I honestly didnt mean that to suggest any one statement or person but more a common pratice that happens on these forums all too often.And since I saw you had already used the Hughes kit (In your Signature) I wasnt referring to you In any case... I see your point I was just trying to make mine understood so the op could make more educated decision based on his take on it.
Here are other things I have that are not in my sig because they are not really MODS by definition:
1. aftermarket wires.
2. cloth air filter
3. derale deep tranny pan with cooling tubes.
4. tranny temp and wideband AF gauges.
5. circulating engine block heater.
6. cross drilled and slotted rotors(Maybe that is a mod, but it is just brakes)
7. Chrome Brushguard with chrome nerf bars
not to mention my 180* thermostat which is not really a mod.
Don't let the sig fool you.
The cooling system has been working "too well" in my truck. But I can;t complain because overheating is not an issue anymore. With my 2006, I was moving from Ft Sill oklahoma to Monterey california (end of june), and i had to drive the truck from 5AM to 10 AM to beat the heat through the southwest!!! I was caught on the highway in the desert of arizona at 11AM and I had to turn off the AC in 100 degree weather. Not fun!
Do you have a 5.2 or 5.9?
We don't see regular complaints of transmission pan gaskets being thrashed, despite them being sandwiched between aluminum cases and steel pans. Sure, they don't see quite as much pressure differential across them but the difference just isn't that great. You can pull more vacuum with your mouth -- whip out your vacuum gauge and give it a suck. I promise it won't... oh, wait, this is a family friendly forum.

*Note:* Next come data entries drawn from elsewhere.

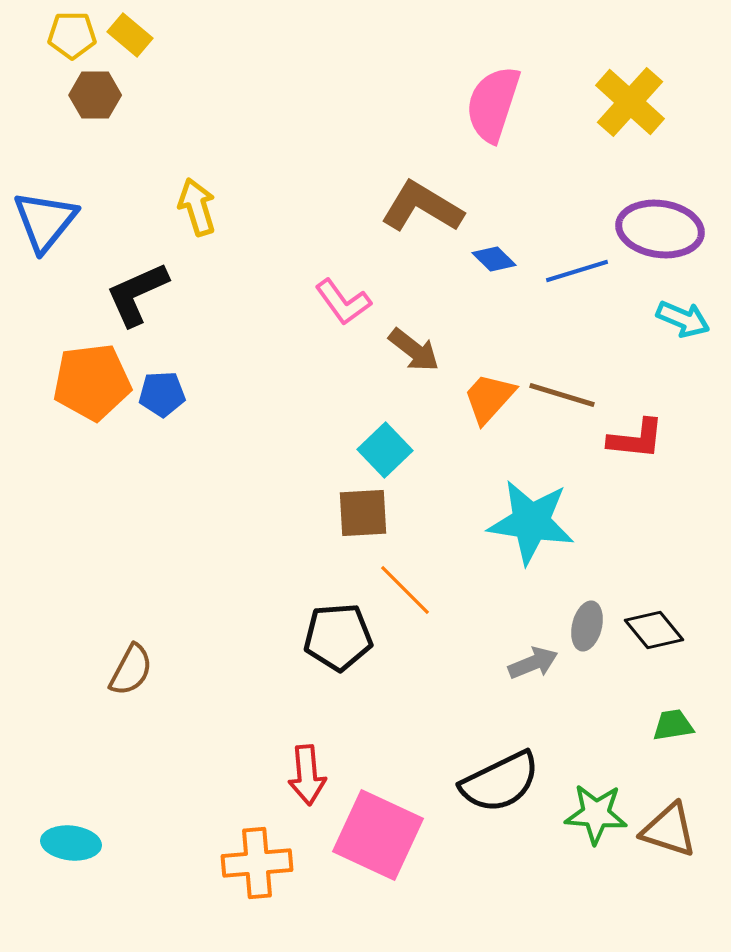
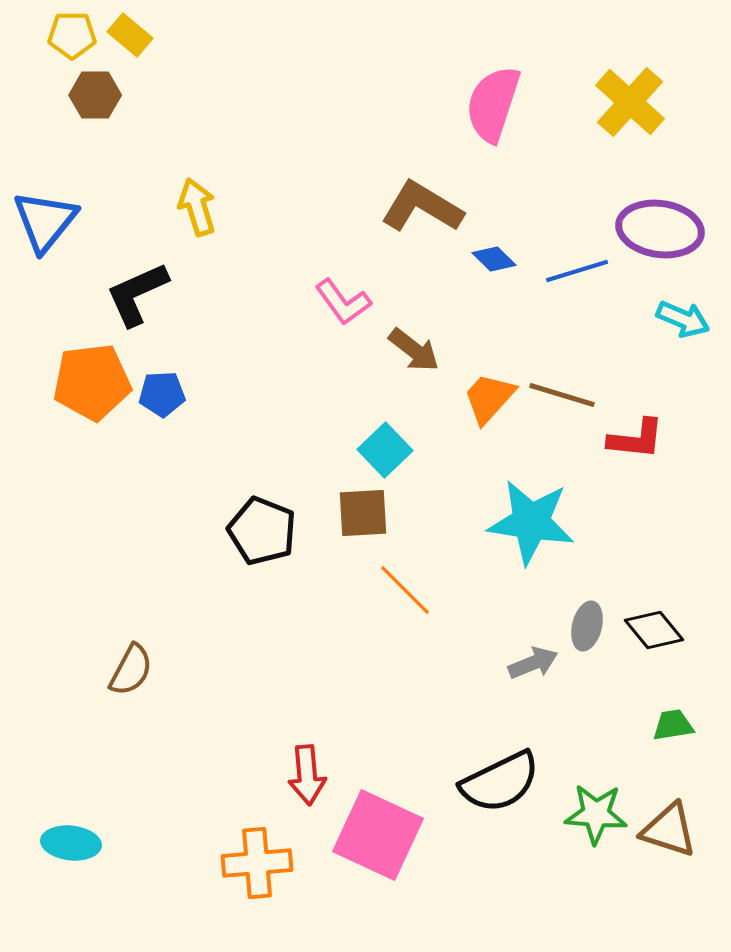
black pentagon: moved 76 px left, 106 px up; rotated 26 degrees clockwise
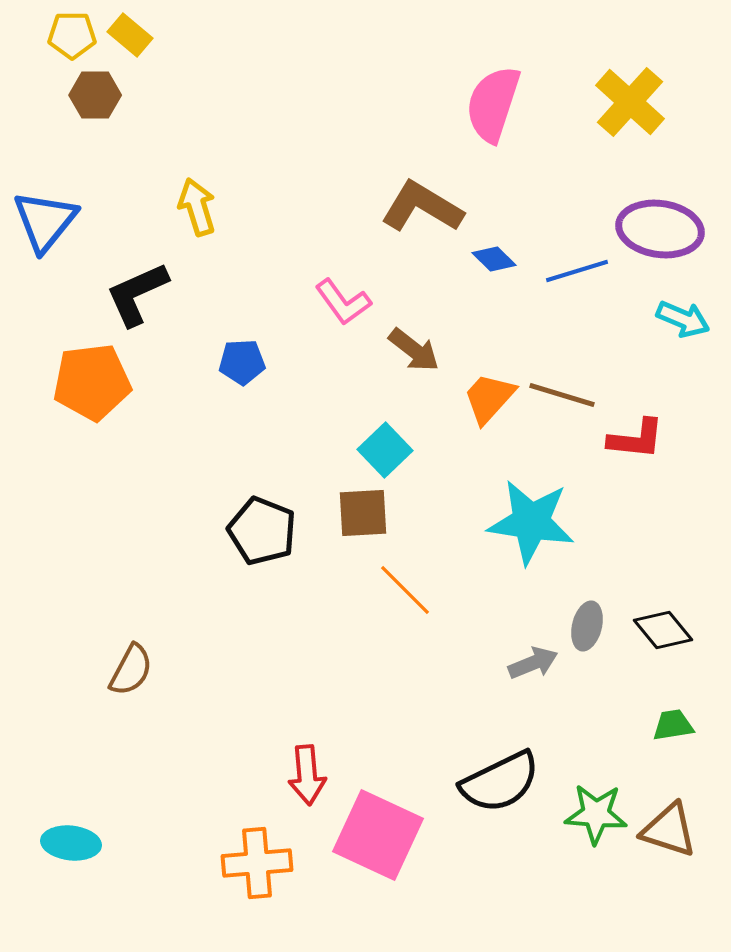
blue pentagon: moved 80 px right, 32 px up
black diamond: moved 9 px right
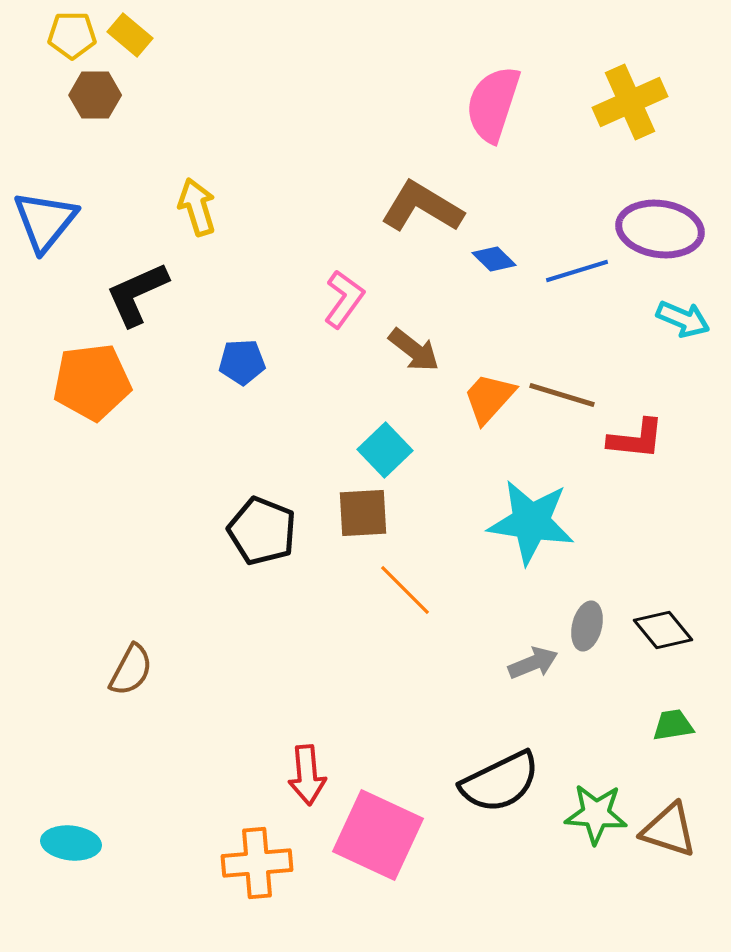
yellow cross: rotated 24 degrees clockwise
pink L-shape: moved 1 px right, 3 px up; rotated 108 degrees counterclockwise
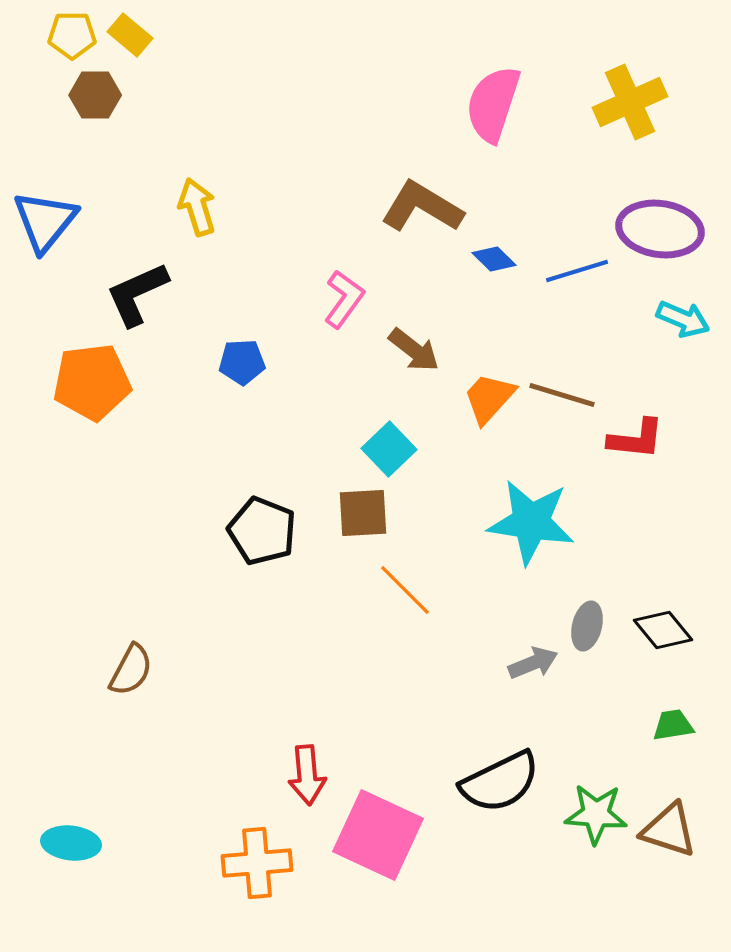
cyan square: moved 4 px right, 1 px up
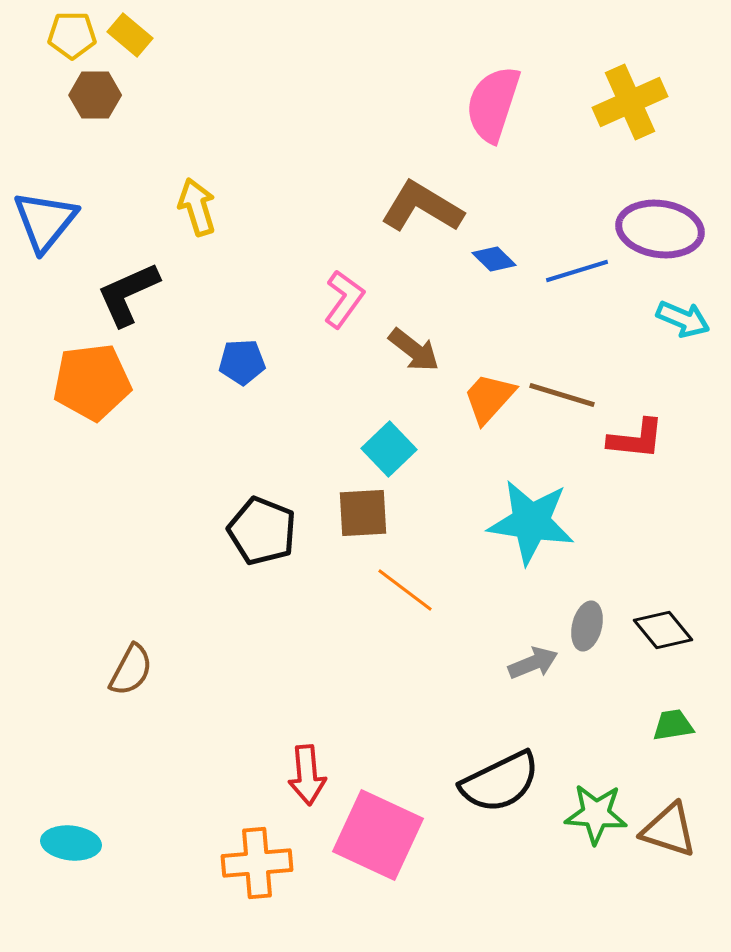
black L-shape: moved 9 px left
orange line: rotated 8 degrees counterclockwise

If/when my plenum gasket lets go I'm going to buy a high quality gasket and some shorter bolts. If it proves me wrong I'll be sure to jump in here and admit to it.
you may be able to pull more vac with your mouth, but that is due to different breathing mechanics.
You can actually pull more vac in your mouth than your vac cleaner can pull. But your vac cleaner can pull more volume. Don;t believe me? Try sucking 5 gallons of water through a shop vac hose and compare that to the shop vac doing the sucking. Guarantee the shop vac sucks the 5 gallons faster than you can.
You can actually pull more vac in your mouth than your vac cleaner can pull. But your vac cleaner can pull more volume. Don;t believe me? Try sucking 5 gallons of water through a shop vac hose and compare that to the shop vac doing the sucking. Guarantee the shop vac sucks the 5 gallons faster than you can.